“It’s very exciting to discover a new neighbor of our solar system that is so close,” Kevin Luhman, an astronomer at Pennsylvania State University’s Center for Exoplanets and Habitable Worlds, said in a statement from NASA when the brown dwarf was discovered two years ago. “And given its extreme temperature, it should tell us a lot about the atmospheres of planets, which often have similarly cold temperatures.”
In a study accepted for publication in Astrophysical Journal Letters (and currently available online at the research sharing site arXiv), astronomers say they have achieved the first spectroscopic study of WISE 0855, allowing them insight into its chemical composition.

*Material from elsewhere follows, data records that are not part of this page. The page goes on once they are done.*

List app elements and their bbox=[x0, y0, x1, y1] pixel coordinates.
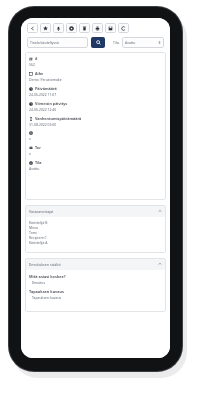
staticText: Tapauksen kuvaus bbox=[32, 295, 62, 300]
staticText: Vanhentumispäivämäärä bbox=[35, 116, 82, 121]
staticText: Päivämäärä bbox=[35, 86, 57, 91]
staticText: 562 bbox=[29, 62, 35, 67]
button[interactable]: refresh bbox=[118, 23, 129, 33]
staticText: Tila: bbox=[113, 40, 120, 45]
staticText: Ilmoitus bbox=[32, 280, 46, 285]
staticText: Avattu bbox=[29, 166, 40, 171]
staticText: Demo: Perustomake bbox=[29, 77, 62, 82]
button[interactable]: gear bbox=[66, 23, 77, 33]
staticText: Tila bbox=[35, 160, 42, 165]
button[interactable]: Vastaanottajat bbox=[25, 205, 166, 217]
staticText: Vastaanottajat bbox=[29, 209, 54, 214]
button[interactable]: star bbox=[40, 23, 51, 33]
button[interactable]: Ilmoituksen sisältö bbox=[25, 258, 166, 270]
button[interactable]: trash bbox=[79, 23, 90, 33]
staticText: x bbox=[29, 136, 31, 141]
button[interactable]: back bbox=[27, 23, 38, 33]
button[interactable]: save bbox=[105, 23, 116, 33]
staticText: Ilmoituksen sisältö bbox=[29, 262, 61, 267]
button[interactable]: Search bbox=[91, 37, 105, 48]
staticText: Tinala käsiteltyvvä bbox=[30, 40, 59, 45]
staticText: Mitä asiasi koskee? bbox=[29, 274, 66, 279]
staticText: Avattu bbox=[125, 40, 136, 45]
staticText: 31-08-2022 03:00 bbox=[29, 122, 57, 127]
button[interactable]: Avattu bbox=[122, 37, 164, 48]
button[interactable]: Tinala käsiteltyvvä bbox=[27, 37, 88, 48]
staticText: Tomi bbox=[29, 230, 37, 235]
staticText: Aihe bbox=[35, 71, 44, 76]
staticText: Käsittelijä A bbox=[29, 240, 48, 245]
staticText: Recipient C bbox=[29, 235, 47, 240]
staticText: Tor bbox=[35, 145, 41, 150]
staticText: Käsittelijä B bbox=[29, 220, 48, 225]
staticText: 24-06-2022 12:46 bbox=[29, 107, 57, 112]
staticText: # bbox=[35, 56, 38, 61]
staticText: Tapauksen kuvaus bbox=[29, 289, 64, 294]
staticText: Viimeisin päivitys bbox=[35, 101, 68, 106]
staticText: 24-06-2022 11:07 bbox=[29, 92, 57, 97]
button[interactable]: bell bbox=[53, 23, 64, 33]
staticText: Mirva bbox=[29, 225, 38, 230]
staticText: x bbox=[29, 151, 31, 156]
button[interactable]: print bbox=[92, 23, 103, 33]
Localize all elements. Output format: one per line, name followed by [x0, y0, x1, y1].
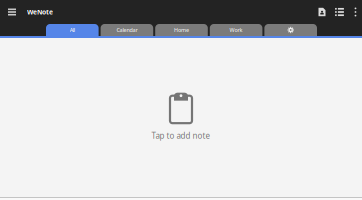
button[interactable] [264, 24, 317, 36]
staticText: Calendar [116, 26, 137, 34]
button[interactable]: Calendar [101, 24, 153, 36]
button[interactable]: More options [349, 0, 362, 24]
staticText: Work [230, 26, 243, 34]
button[interactable]: Work [210, 24, 262, 36]
button[interactable]: Home [155, 24, 208, 36]
button[interactable]: All [46, 24, 99, 36]
button[interactable]: Menu [2, 0, 22, 24]
staticText: Tap to add note [152, 130, 210, 141]
staticText: WeNote [27, 8, 53, 16]
staticText: Home [174, 26, 189, 34]
staticText: All [70, 26, 75, 34]
button[interactable]: Tap to add note [152, 91, 210, 141]
button[interactable]: Switch layout [330, 0, 349, 24]
button[interactable]: New note [314, 0, 330, 24]
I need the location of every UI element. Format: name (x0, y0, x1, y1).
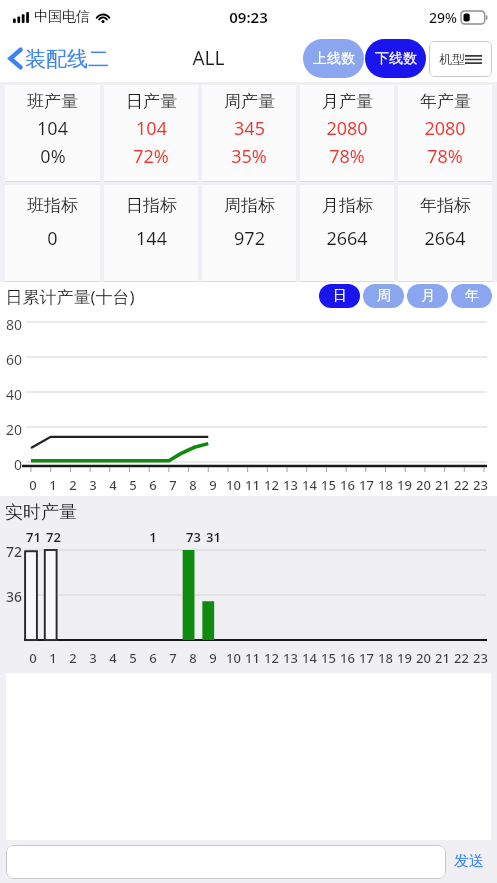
staticText: 周 (377, 287, 391, 305)
staticText: 0 (0, 455, 22, 474)
staticText: 实时产量 (5, 501, 77, 524)
staticText: 4 (109, 649, 117, 667)
staticText: 15 (321, 649, 336, 667)
staticText: 144 (136, 226, 167, 251)
staticText: 14 (302, 649, 317, 667)
staticText: 17 (359, 476, 374, 494)
button[interactable]: 上线数 (303, 39, 364, 78)
staticText: 2 (69, 476, 77, 494)
staticText: 73 (186, 528, 201, 546)
staticText: 9 (209, 476, 217, 494)
button[interactable]: 机型 (429, 41, 492, 77)
staticText: 16 (340, 649, 355, 667)
staticText: 23 (473, 476, 488, 494)
button[interactable]: 周指标 (202, 185, 296, 282)
staticText: 22 (454, 649, 469, 667)
staticText: 0 (47, 226, 58, 251)
staticText: 2 (69, 649, 77, 667)
staticText: 12 (264, 649, 279, 667)
staticText: 中国电信 (34, 8, 90, 26)
staticText: 16 (340, 476, 355, 494)
staticText: 29% (429, 8, 457, 27)
staticText: 40 (0, 385, 22, 404)
staticText: 7 (169, 476, 177, 494)
staticText: 12 (264, 476, 279, 494)
staticText: ALL (192, 45, 225, 71)
button[interactable]: 周 (363, 284, 404, 308)
staticText: 72 (0, 542, 22, 561)
staticText: 9 (209, 649, 217, 667)
staticText: 年 (465, 287, 479, 305)
staticText: 班产量 (27, 91, 78, 112)
staticText: 1 (149, 528, 157, 546)
other: Back (7, 45, 24, 72)
staticText: 104 (136, 116, 167, 141)
staticText: 345 (234, 116, 265, 141)
staticText: 2664 (424, 226, 466, 251)
staticText: 11 (245, 649, 260, 667)
button[interactable]: 发送 (446, 840, 491, 883)
staticText: 周产量 (224, 91, 275, 112)
staticText: 78% (329, 144, 365, 169)
staticText: 23 (473, 649, 488, 667)
button[interactable]: 年 (451, 284, 492, 308)
staticText: 19 (397, 476, 412, 494)
staticText: 71 (26, 528, 41, 546)
staticText: 72 (46, 528, 61, 546)
staticText: 60 (0, 350, 22, 369)
staticText: 20 (416, 649, 431, 667)
button[interactable]: 月 (407, 284, 448, 308)
button[interactable]: 月产量 (300, 85, 394, 182)
button[interactable]: 周产量 (202, 85, 296, 182)
staticText: 72% (133, 144, 169, 169)
staticText: 1 (49, 649, 57, 667)
staticText: 2664 (326, 226, 368, 251)
staticText: 15 (321, 476, 336, 494)
staticText: 6 (149, 476, 157, 494)
staticText: 7 (169, 649, 177, 667)
staticText: 0 (29, 649, 37, 667)
staticText: 80 (0, 315, 22, 334)
staticText: 10 (226, 649, 241, 667)
staticText: 18 (378, 649, 393, 667)
staticText: 0 (29, 476, 37, 494)
staticText: 1 (49, 476, 57, 494)
staticText: 8 (189, 649, 197, 667)
button[interactable]: 日指标 (104, 185, 198, 282)
staticText: 18 (378, 476, 393, 494)
staticText: 4 (109, 476, 117, 494)
staticText: 月产量 (322, 91, 373, 112)
staticText: 装配线二 (25, 46, 109, 72)
button[interactable]: 年产量 (398, 85, 492, 182)
staticText: 5 (129, 476, 137, 494)
staticText: 11 (245, 476, 260, 494)
button[interactable]: 日 (319, 284, 360, 308)
button[interactable] (6, 845, 446, 879)
staticText: 21 (435, 649, 450, 667)
staticText: 周指标 (224, 195, 275, 216)
staticText: 13 (283, 649, 298, 667)
staticText: 机型 (439, 51, 465, 67)
button[interactable]: 班指标 (5, 185, 100, 282)
staticText: 月指标 (322, 195, 373, 216)
staticText: 78% (427, 144, 463, 169)
staticText: 年产量 (420, 91, 471, 112)
button[interactable]: Back (7, 45, 109, 72)
staticText: 35% (231, 144, 267, 169)
button[interactable]: 下线数 (365, 39, 426, 78)
button[interactable]: 年指标 (398, 185, 492, 282)
staticText: 年指标 (420, 195, 471, 216)
staticText: 班指标 (27, 195, 78, 216)
staticText: 21 (435, 476, 450, 494)
button[interactable]: 班产量 (5, 85, 100, 182)
staticText: 22 (454, 476, 469, 494)
staticText: 3 (89, 476, 97, 494)
staticText: 2080 (326, 116, 368, 141)
staticText: 5 (129, 649, 137, 667)
staticText: 日 (333, 287, 347, 305)
staticText: 19 (397, 649, 412, 667)
button[interactable]: 日产量 (104, 85, 198, 182)
staticText: 发送 (454, 852, 484, 871)
staticText: 0% (40, 144, 66, 169)
button[interactable]: 月指标 (300, 185, 394, 282)
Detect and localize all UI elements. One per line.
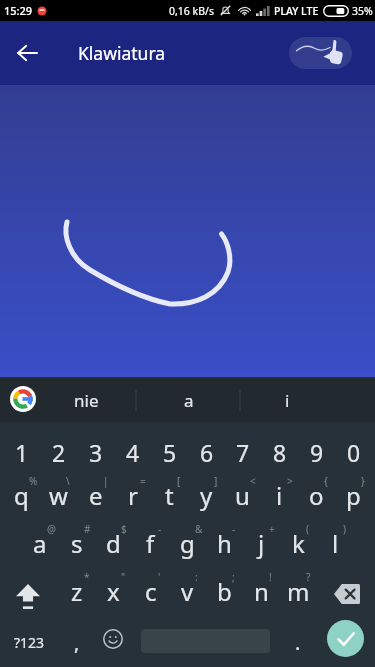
button[interactable]: - bbox=[206, 514, 243, 562]
button[interactable]: 5 bbox=[151, 429, 188, 476]
staticText: ? bbox=[306, 570, 311, 584]
staticText: ' bbox=[158, 570, 161, 584]
staticText: i bbox=[276, 479, 283, 512]
button[interactable]: ?123 bbox=[0, 620, 58, 665]
staticText: , bbox=[74, 629, 80, 656]
staticText: l bbox=[332, 527, 339, 560]
staticText: u bbox=[235, 479, 250, 512]
button[interactable]: . bbox=[281, 620, 315, 665]
staticText: i bbox=[285, 389, 290, 412]
button[interactable]: ' bbox=[132, 562, 169, 610]
staticText: } bbox=[361, 474, 365, 488]
staticText: h bbox=[217, 527, 232, 560]
button[interactable]: < bbox=[224, 466, 261, 514]
button[interactable]: $ bbox=[95, 514, 132, 562]
button[interactable]: Emoji bbox=[93, 616, 133, 661]
button[interactable]: ? bbox=[280, 562, 317, 610]
staticText: | bbox=[103, 474, 109, 488]
staticText: s bbox=[71, 527, 83, 560]
button[interactable]: [ bbox=[151, 466, 188, 514]
staticText: 7 bbox=[236, 437, 250, 468]
staticText: o bbox=[309, 479, 324, 512]
button[interactable]: : bbox=[169, 562, 206, 610]
staticText: - bbox=[232, 522, 236, 536]
staticText: 8 bbox=[273, 437, 287, 468]
staticText: a bbox=[33, 527, 47, 560]
button[interactable]: ] bbox=[188, 466, 225, 514]
staticText: t bbox=[165, 479, 174, 512]
button[interactable]: ; bbox=[206, 562, 243, 610]
button[interactable]: = bbox=[114, 466, 151, 514]
button[interactable]: % bbox=[3, 466, 40, 514]
staticText: p bbox=[346, 479, 361, 512]
button[interactable]: 3 bbox=[77, 429, 114, 476]
button[interactable]: 8 bbox=[261, 429, 298, 476]
button[interactable]: \ bbox=[40, 466, 77, 514]
staticText: 0 bbox=[347, 437, 361, 468]
button[interactable]: , bbox=[58, 620, 95, 665]
staticText: @ bbox=[47, 522, 56, 536]
button[interactable]: Back bbox=[9, 35, 45, 71]
staticText: v bbox=[181, 575, 194, 608]
button[interactable]: * bbox=[58, 562, 95, 610]
button[interactable]: # bbox=[58, 514, 95, 562]
staticText: ! bbox=[269, 570, 272, 584]
button[interactable]: 6 bbox=[188, 429, 225, 476]
button[interactable]: 0 bbox=[335, 429, 372, 476]
button[interactable]: 4 bbox=[114, 429, 151, 476]
button[interactable]: ! bbox=[243, 562, 280, 610]
button[interactable]: 2 bbox=[40, 429, 77, 476]
staticText: 9 bbox=[310, 437, 324, 468]
staticText: - bbox=[158, 522, 162, 536]
button[interactable]: ( bbox=[280, 514, 317, 562]
button[interactable]: 9 bbox=[298, 429, 335, 476]
staticText: ?123 bbox=[14, 633, 45, 652]
button[interactable]: } bbox=[335, 466, 372, 514]
button[interactable]: | bbox=[77, 466, 114, 514]
staticText: f bbox=[146, 527, 155, 560]
button[interactable]: 1 bbox=[3, 429, 40, 476]
staticText: 15:29 bbox=[4, 3, 33, 18]
button[interactable]: > bbox=[261, 466, 298, 514]
staticText: 3 bbox=[89, 437, 103, 468]
staticText: \ bbox=[66, 474, 70, 488]
button[interactable]: + bbox=[243, 514, 280, 562]
button[interactable]: & bbox=[169, 514, 206, 562]
staticText: < bbox=[250, 474, 256, 488]
staticText: { bbox=[324, 474, 328, 488]
button[interactable]: Gesture typing bbox=[289, 37, 352, 69]
staticText: 4 bbox=[126, 437, 140, 468]
staticText: ) bbox=[343, 522, 346, 536]
button[interactable]: nie bbox=[36, 378, 136, 422]
staticText: . bbox=[295, 629, 301, 656]
button[interactable]: a bbox=[137, 378, 240, 422]
staticText: Klawiatura bbox=[78, 41, 166, 65]
staticText: = bbox=[140, 474, 146, 488]
button[interactable]: i bbox=[241, 378, 333, 422]
button[interactable]: - bbox=[132, 514, 169, 562]
button[interactable]: 7 bbox=[224, 429, 261, 476]
staticText: + bbox=[269, 522, 275, 536]
staticText: 5 bbox=[163, 437, 177, 468]
staticText: ] bbox=[214, 474, 218, 488]
staticText: n bbox=[254, 575, 269, 608]
staticText: r bbox=[128, 479, 138, 512]
staticText: j bbox=[258, 527, 265, 560]
button[interactable]: Google bbox=[10, 386, 36, 412]
staticText: 35% bbox=[352, 4, 373, 18]
staticText: [ bbox=[177, 474, 181, 488]
staticText: k bbox=[292, 527, 305, 560]
button[interactable]: Enter bbox=[327, 620, 364, 657]
button[interactable]: Backspace bbox=[319, 584, 375, 632]
staticText: # bbox=[84, 522, 91, 536]
button[interactable]: @ bbox=[21, 514, 58, 562]
button[interactable]: { bbox=[298, 466, 335, 514]
staticText: & bbox=[195, 522, 203, 536]
staticText: nie bbox=[74, 389, 99, 412]
staticText: z bbox=[71, 575, 83, 608]
button[interactable]: Shift bbox=[0, 584, 56, 632]
staticText: 6 bbox=[200, 437, 214, 468]
button[interactable]: ) bbox=[317, 514, 354, 562]
button[interactable]: " bbox=[95, 562, 132, 610]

“Now that we have a spectrum, we can really start thinking about what’s going on in this object,” lead author Andrew Skemer, an astronomer at the University of California at Santa Cruz, said in a statement.
According to Skemer, WISE 0855 is the dimmest object ever detected with this method, which separates light into its component wavelengths to find the signatures of various molecules. At roughly minus-10 degrees Fahrenheit (about the same temperature as the North Pole in May), the brown dwarf is too cold and dark to be analyzed with normal spectroscopy. Instead, Skemer and his colleagues used infrared measurements from the Gemini North telescope in Hawaii to interpret WISE 0855’s faint glow.
With that data, the astronomers detected water vapor in the brown dwarf’s atmosphere. Skemer’s team had suspected as much, based on photometric analysis he helped publish in 2014.
“We would expect an object that cold to have water clouds, and this is the best evidence that it does,” Skemer said of the recent study.
WISE 0855’s cold, cloudy atmosphere makes it a lot like Jupiter’s, with one key difference: It doesn’t have the molecule phosphine, which forms in Jupiter’s hot interior and reacts with other compounds in the planet’s upper atmosphere. Phosphine’s absence from WISE 0855’s spectrum suggests that the brown dwarf’s atmosphere is less turbulent.
Comparing the two bodies could help astronomers understand the chemistry of water on celestial bodies beyond our own.
“The spectrum allows us to investigate dynamical and chemical properties that have long been studied in Jupiter’s atmosphere, but this time on an extrasolar world,” Skemer said.